Considering the limited corpus at the moment and the limited scope of the current project, this exploration is meant mainly as an illustration for the potential of `GROBID` or other automated retrieval of tables in future projects. As such, these out-of-the-box numbers are promising for effective retrieval of tables. For the current project, manual table extraction is preferred to keep the project on track. If there is remaining time at the end of the project, it is possible to pick up automated retrieval of tables.
# Future possibilities
`GROBID` is a machine learning library, which would allow a training set to be created to improve table detection (or other aspects of a paper).

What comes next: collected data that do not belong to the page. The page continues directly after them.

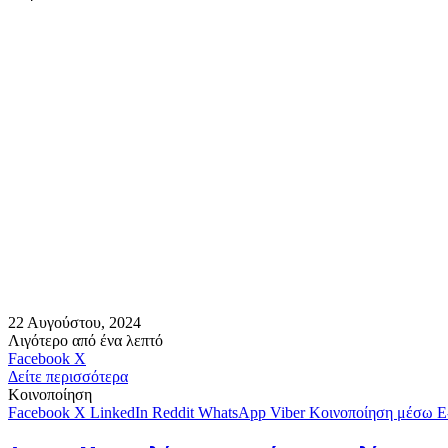
22 Αυγούστου, 2024
Λιγότερο από ένα λεπτό
Messenger
Messenger
WhatsApp
Viber
Κοινοποίηση
Facebook
X
μέσω
Δείτε περισσότερα
E-
Κοινοποίηση
mail
Facebook
X
LinkedIn
Reddit
WhatsApp
Viber
Κοινοποίηση μέσω E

The documentation for the `GROBID` package is unclear (to CHJH) how this would work exactly and would require considerable additional work. Nonetheless, for scalability, this could prove crucial. Nonetheless, investing in using `GROBID` to this end would also flow back into future endeavours to train for example figure retrieval. Additionally, the `GROBID` library is used by for example CERN and HAL Research Archive, which would create additional value for any contributions made.